Task prompt: All lines in the material with the string "更多操作" should be listed.

Available records:
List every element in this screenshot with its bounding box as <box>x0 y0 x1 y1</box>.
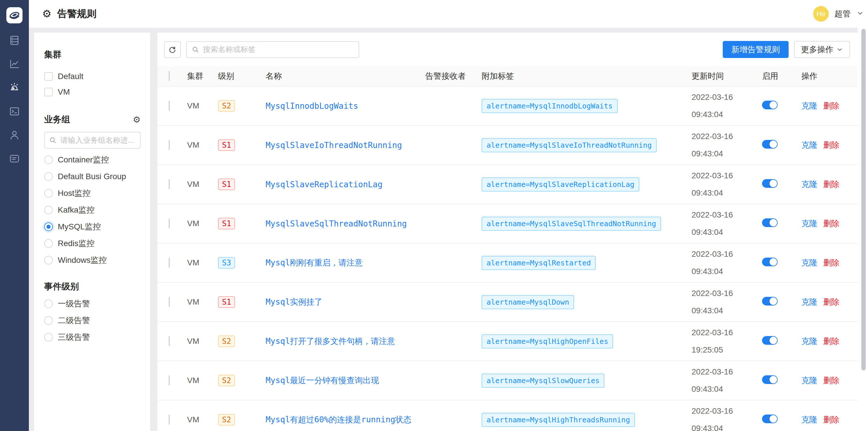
add-rule-button[interactable]: 新增告警规则 <box>723 41 788 58</box>
enable-toggle[interactable] <box>762 140 778 148</box>
radio-option[interactable]: Host监控 <box>44 185 141 202</box>
enable-toggle[interactable] <box>762 179 778 188</box>
radio-icon[interactable] <box>44 206 53 214</box>
row-checkbox[interactable] <box>168 219 170 229</box>
rule-name-link[interactable]: Mysql刚刚有重启，请注意 <box>266 258 363 267</box>
delete-link[interactable]: 删除 <box>823 297 839 307</box>
nav-infrastructure[interactable] <box>0 29 29 52</box>
enable-toggle[interactable] <box>762 101 778 109</box>
row-cluster: VM <box>187 180 218 189</box>
nav-terminal[interactable] <box>0 100 29 123</box>
updated-date: 2022-03-16 <box>691 329 762 337</box>
enable-toggle[interactable] <box>762 336 778 345</box>
radio-option[interactable]: Kafka监控 <box>44 202 141 219</box>
rules-search-input[interactable] <box>203 45 354 54</box>
radio-option[interactable]: Redis监控 <box>44 235 141 252</box>
rule-name-link[interactable]: Mysql实例挂了 <box>266 297 322 307</box>
server-stack-icon <box>9 35 20 46</box>
delete-link[interactable]: 删除 <box>823 218 839 229</box>
event-level-filter-list: 一级告警二级告警三级告警 <box>44 295 141 345</box>
refresh-button[interactable] <box>164 41 181 58</box>
table-toolbar: 新增告警规则 更多操作 <box>157 33 858 66</box>
busi-group-search <box>44 132 141 148</box>
table-row: VM S2 Mysql有超过60%的连接是running状态 alertname… <box>157 400 858 431</box>
delete-link[interactable]: 删除 <box>823 179 839 190</box>
scrollbar-thumb[interactable] <box>861 29 866 370</box>
checkbox-icon[interactable] <box>44 72 53 81</box>
checkbox-icon[interactable] <box>44 88 53 96</box>
radio-option[interactable]: Default Busi Group <box>44 168 141 185</box>
clone-link[interactable]: 克隆 <box>801 140 817 151</box>
rule-name-link[interactable]: Mysql最近一分钟有慢查询出现 <box>266 376 379 385</box>
radio-icon[interactable] <box>44 239 53 248</box>
busi-group-search-input[interactable] <box>60 136 136 145</box>
enable-toggle[interactable] <box>762 415 778 423</box>
rule-name-link[interactable]: Mysql打开了很多文件句柄，请注意 <box>266 336 395 346</box>
radio-icon[interactable] <box>44 172 53 181</box>
clone-link[interactable]: 克隆 <box>801 297 817 307</box>
updated-date: 2022-03-16 <box>691 250 762 258</box>
radio-icon[interactable] <box>44 299 53 308</box>
delete-link[interactable]: 删除 <box>823 257 839 268</box>
nav-users[interactable] <box>0 123 29 147</box>
rule-name-link[interactable]: MysqlSlaveSqlThreadNotRunning <box>266 219 407 229</box>
row-checkbox[interactable] <box>168 101 170 111</box>
radio-icon[interactable] <box>44 333 53 341</box>
tag-chip: alertname=MysqlSlaveIoThreadNotRunning <box>482 138 657 152</box>
rule-name-link[interactable]: MysqlInnodbLogWaits <box>266 101 358 111</box>
busi-group-settings-gear-icon[interactable]: ⚙ <box>133 115 141 124</box>
clone-link[interactable]: 克隆 <box>801 179 817 190</box>
updated-clock: 09:43:04 <box>691 189 762 197</box>
row-checkbox[interactable] <box>168 415 170 425</box>
radio-icon[interactable] <box>44 156 53 164</box>
clone-link[interactable]: 克隆 <box>801 375 817 386</box>
enable-toggle[interactable] <box>762 219 778 227</box>
radio-icon[interactable] <box>44 223 53 231</box>
row-updated-time: 2022-03-16 09:43:04 <box>691 93 762 119</box>
row-checkbox[interactable] <box>168 179 170 189</box>
delete-link[interactable]: 删除 <box>823 140 839 151</box>
radio-icon[interactable] <box>44 316 53 325</box>
clone-link[interactable]: 克隆 <box>801 414 817 425</box>
radio-option[interactable]: 二级告警 <box>44 312 141 329</box>
radio-icon[interactable] <box>44 256 53 265</box>
enable-toggle[interactable] <box>762 258 778 266</box>
updated-clock: 09:43:04 <box>691 150 762 158</box>
clone-link[interactable]: 克隆 <box>801 218 817 229</box>
delete-link[interactable]: 删除 <box>823 100 839 111</box>
row-checkbox[interactable] <box>168 258 170 268</box>
clone-link[interactable]: 克隆 <box>801 336 817 347</box>
select-all-checkbox[interactable] <box>168 71 170 81</box>
rule-name-link[interactable]: MysqlSlaveIoThreadNotRunning <box>266 140 402 150</box>
nav-alerts[interactable] <box>0 76 29 100</box>
radio-option[interactable]: 一级告警 <box>44 295 141 312</box>
row-checkbox[interactable] <box>168 297 170 307</box>
clone-link[interactable]: 克隆 <box>801 257 817 268</box>
more-actions-button[interactable]: 更多操作 <box>794 41 850 58</box>
rule-name-link[interactable]: MysqlSlaveReplicationLag <box>266 180 382 189</box>
clone-link[interactable]: 克隆 <box>801 100 817 111</box>
rule-name-link[interactable]: Mysql有超过60%的连接是running状态 <box>266 415 411 424</box>
delete-link[interactable]: 删除 <box>823 336 839 347</box>
row-checkbox[interactable] <box>168 140 170 150</box>
enable-toggle[interactable] <box>762 375 778 384</box>
nav-metrics[interactable] <box>0 52 29 76</box>
row-checkbox[interactable] <box>168 336 170 346</box>
user-menu[interactable]: He 超管 <box>813 0 864 28</box>
radio-icon[interactable] <box>44 189 53 198</box>
checkbox-option[interactable]: Default <box>44 69 141 84</box>
tag-chip: alertname=MysqlHighThreadsRunning <box>482 413 635 427</box>
delete-link[interactable]: 删除 <box>823 375 839 386</box>
delete-link[interactable]: 删除 <box>823 414 839 425</box>
row-checkbox[interactable] <box>168 375 170 386</box>
rules-search <box>186 41 359 58</box>
radio-option-label: 一级告警 <box>58 298 90 309</box>
nav-docs[interactable] <box>0 147 29 170</box>
checkbox-option[interactable]: VM <box>44 84 141 100</box>
radio-option[interactable]: Container监控 <box>44 152 141 168</box>
radio-option[interactable]: 三级告警 <box>44 329 141 345</box>
leaf-logo-icon <box>8 9 21 22</box>
radio-option[interactable]: MySQL监控 <box>44 219 141 235</box>
radio-option[interactable]: Windows监控 <box>44 252 141 269</box>
enable-toggle[interactable] <box>762 297 778 305</box>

Written answer:
table-toolbar: 新增告警规则 更多操作 <box>157 33 858 66</box>
more-actions-button[interactable]: 更多操作 <box>794 41 850 58</box>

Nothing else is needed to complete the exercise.